Transitioning From Manual to Automated RFID
As companies become increasingly aware of the liabilities and frustrations inherent in manually affixing RFID labels, commonly called “slap and ship,” they are investigating a transition to automated RFID tagging. RFID “slap and ship” scenarios are generally recognized as an added cost process while automated tagging opens the door to reducing cost and adding value. However, since they are two very different processes, transitioning to automated RFID tagging requires specific considerations.
The first step is to review the current, non-RFID labeling operation. If an automated, print- apply labeling solution is already in place, the key decision is whether to modify the existing label to include the RFID inlay or leave the existing application and label as is and, instead, add a dedicated RFID-based print-apply system to encode, print and apply a small RFID label where and when needed.

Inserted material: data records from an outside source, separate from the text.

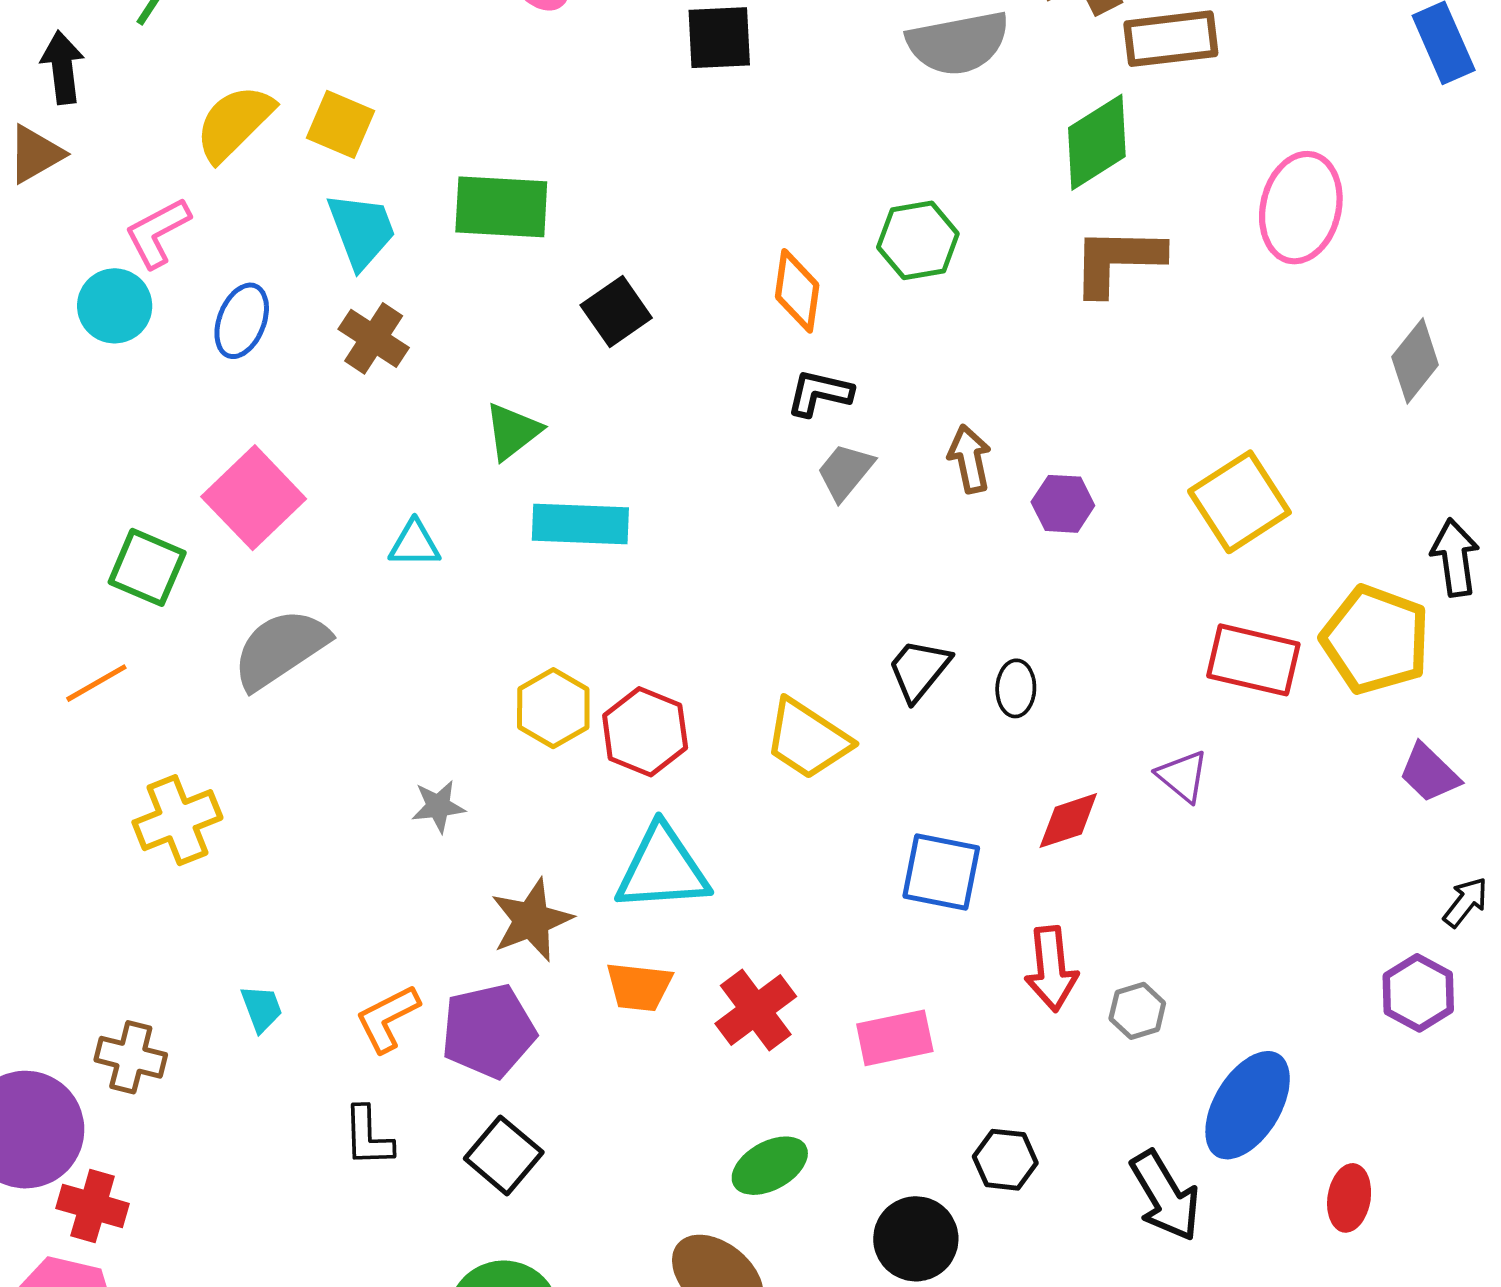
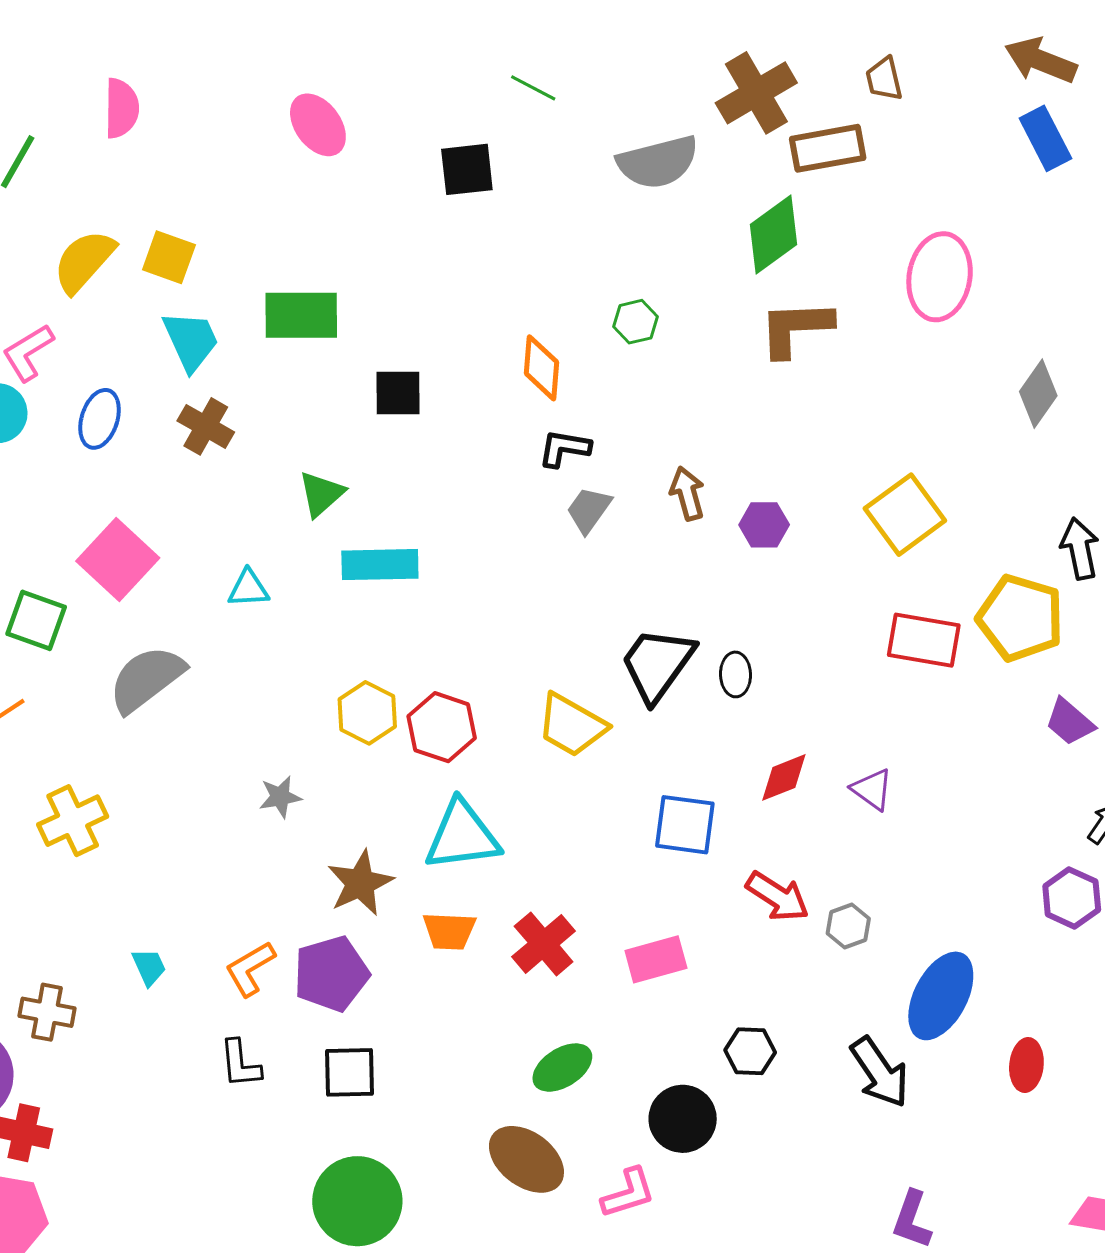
green hexagon: (918, 240) -> (635, 322), size x0.7
black square: (616, 311) -> (398, 393), turned 38
black trapezoid: (919, 670) -> (657, 664), size x1.5
purple triangle: (1183, 776) -> (872, 789), moved
red arrow: (1051, 969) -> (778, 897), turned -48
black square: (504, 1155) -> (349, 1072), turned -38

It may be necessary to add a second label for RFID if “realestate” is a concern since the RFID label will likely be larger than the current, non-RFID label and may not fit the designated area. If the product itself is “RFID-unfriendly,” the RFID label may require a secondary location.
If an automated, print-apply labeling system is not currently being utilized, then the RFID label can be just large enough to contain the RFID inlay and allow room for human readable and/or barcode information as a backup in case the RFID inlay becomes damaged and unreadable. Alternatively, process improvement can be considered where technologies such as ink jet or pre-printed barcodes can be eliminated and the information can be combined into one RFID label.

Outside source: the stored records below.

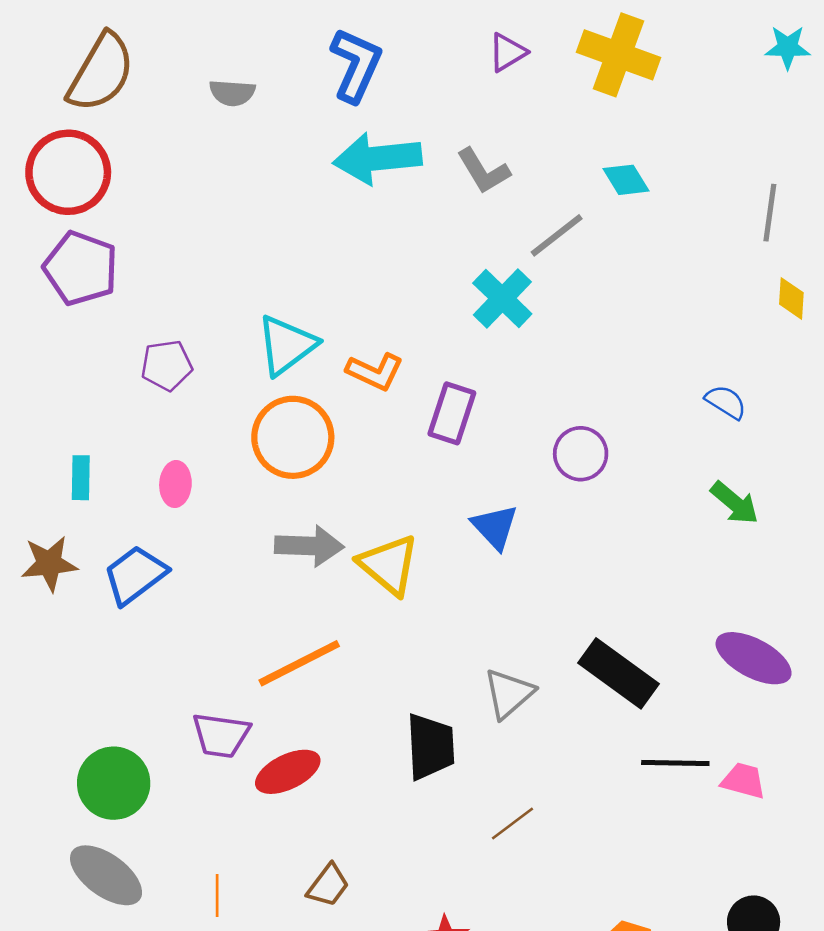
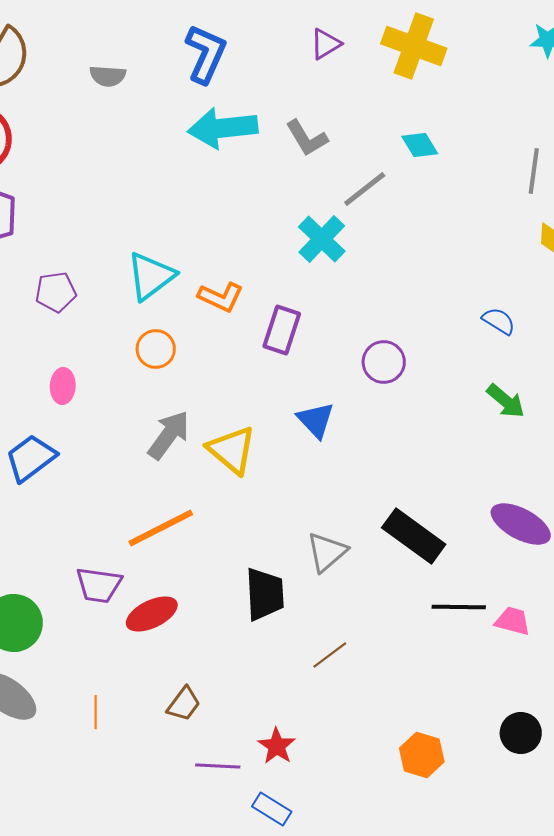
orange circle: (293, 437) -> (156, 349), size x0.6
gray arrow: (309, 546) -> (169, 435), turned -56

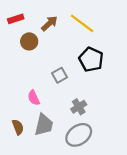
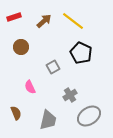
brown circle: (29, 41) -> (21, 47), moved
gray trapezoid: (44, 125) -> (48, 120), moved
gray ellipse: (79, 135) -> (89, 116), moved

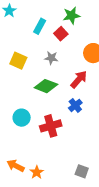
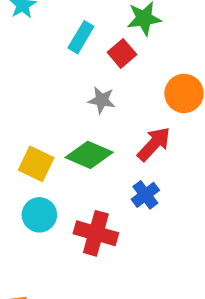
yellow square: (18, 61) -> (36, 164), moved
red cross: (51, 126) -> (96, 233), turned 30

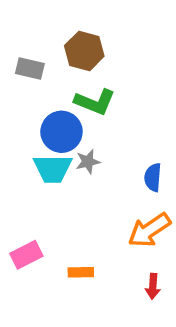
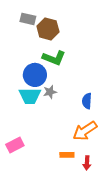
gray rectangle: (30, 69) -> (28, 19), moved
orange rectangle: (81, 272) -> (67, 155), moved

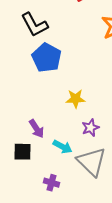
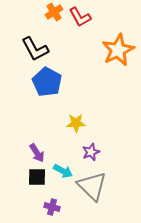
black square: (23, 152) -> (37, 177), moved

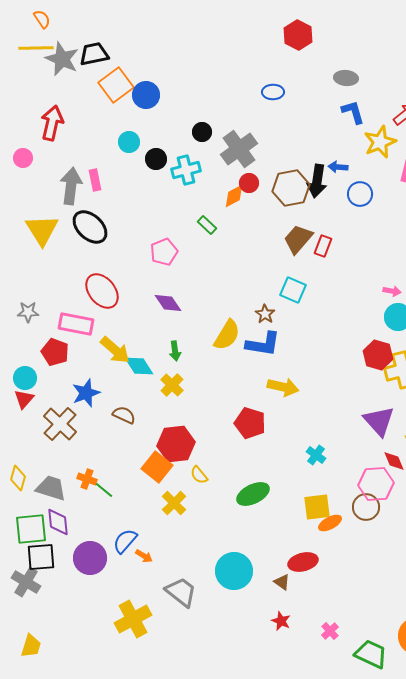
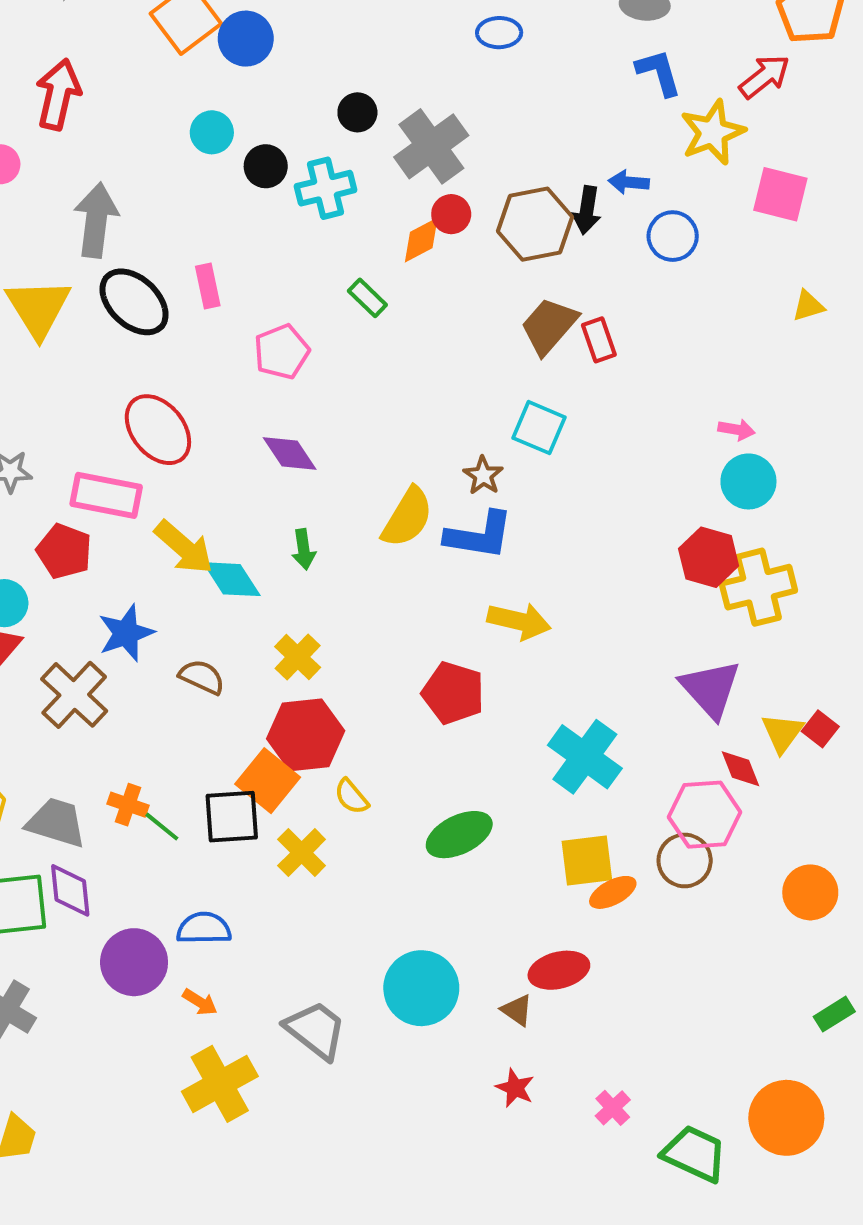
pink rectangle: (95, 180) -> (208, 286), moved
black arrow: (317, 181) -> (587, 210), size x0.7
red rectangle: (323, 246) -> (599, 340), turned -40
yellow cross: (172, 385) -> (298, 657), moved
cyan cross: (316, 455) -> (585, 757), size x1.8
blue semicircle: (125, 541) -> (204, 928), turned 48
orange arrow: (144, 556) -> (200, 1002), moved
black square: (41, 557) -> (232, 817), moved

With technological advancements, tags have been exponentially improved to a failure rate of less than 1 percent. Many high-speed conversion machines now remove the “bad” tag in a high-speed format that removes and replaces the inlay all in one step. If a tag has passed the final converting process, but fails to be encoded via an open air encoding or thermal printer process, a divert line can separate products to be reworked or tagged.
In an automated encode-print-apply environment there will still be a small percentage of bad tags and/or underperforming tags that cannot be encoded by the printer. Most RFID capable print engines have the capability to identify bad tags.

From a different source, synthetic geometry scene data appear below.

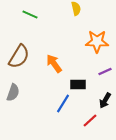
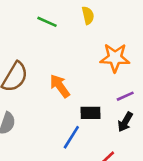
green line: (30, 14) -> (47, 22), moved
black arrow: (105, 100) -> (125, 122), moved

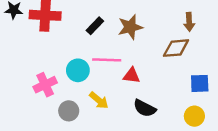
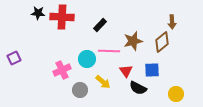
brown star: (130, 27) -> (133, 41), moved
brown diamond: (176, 48) -> (162, 42), turned -35
red triangle: (132, 76) -> (126, 71), moved, turned 48
blue square: (200, 83) -> (152, 70), moved

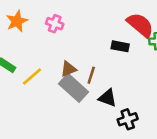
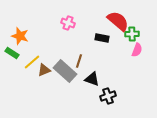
orange star: (17, 21) -> (20, 36), moved, turned -30
pink cross: (55, 24) -> (68, 23), moved
brown triangle: (69, 69) -> (44, 70), moved

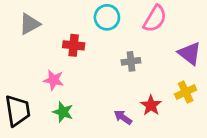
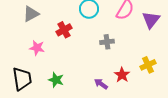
red cross: (74, 45) -> (64, 30), turned -35
purple triangle: (190, 53) -> (151, 20), moved, turned 30
pink star: (54, 80) -> (37, 48), moved

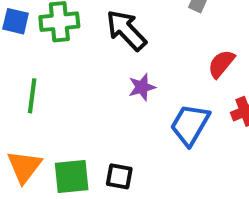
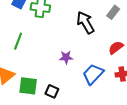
black arrow: (126, 30) -> (85, 23), moved
purple star: (142, 87) -> (66, 57), moved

If the line throughput allows sufficient time for the applicator to remove the bad tag, and the printer to produce a replacement tag before the product to be labeled has passed the labeling window, then it’s feasible to allow the applicator to remove bad tags from the process. However, if multiple products pass the labeling window while the applicator is rejecting a bad tag and presenting the next good tag for application, then it likely makes more sense to simply apply the few bad tags that might come up and divert those products downstream for rework.
PRINT AND APPLY CYCLE TIME
The RFID process adds about 20-25 percent more time to the labeling cycle, resulting in potentially lower throughput than existing non-RFID print-apply operations. The additional time is for the processing and encoding/ verification of the RFID tag prior to its application.
Often, time is available and line throughput is not impacted. If additional time is unavailable, consider slowing the throughput, reconfiguring the line or adding multiple RFID printer applicators.
The time required for the RFID encoding/verification process can be offset by other improvements. For example, RFID data collection can be done downstream without the need for dedicated workers scanning barcodes with direct line of sight considerations. Additionally, RFID can result in reduced overall reworks, fewer returns/mis-shipments, more accurate inventory control, more sales due to reduced out of stocks, greater supply chain visibility and earlier payments due to fewer delivery disputes.
RFID DATA INTEGRATION
The flow of RFID data integration (i.e. to host systems [WMS, ERP, etc], ASN's, other) is the most important part of any implementation. Where the data is captured, how the data is stored and what is parsed or presented back to the host systems will affect the systems data capturing success.
It is imperative to test the data integration. There are many variables to the data capture and parsing process such as item codes, product information, origin, contents, etc. Data is being processed that originates from host systems (e.g. order information), to PLC systems (automated applicators and diverts) to table top printers (item, case and pallet level tagging). This data drives the process and populates ASN files and other data exchange compliance. If the data is incorrect, the system needs to have business rules to validate it prior to triggering the files.
With automated RFID, companies not only have the ability to efficiently tag products and collect data, but also the capability to make real time process improvements and supply chain decisions that positively impact the bottom line. While transitioning to automated RFID requires time and resources, the productivity and profitability improvements clearly demonstrate its value.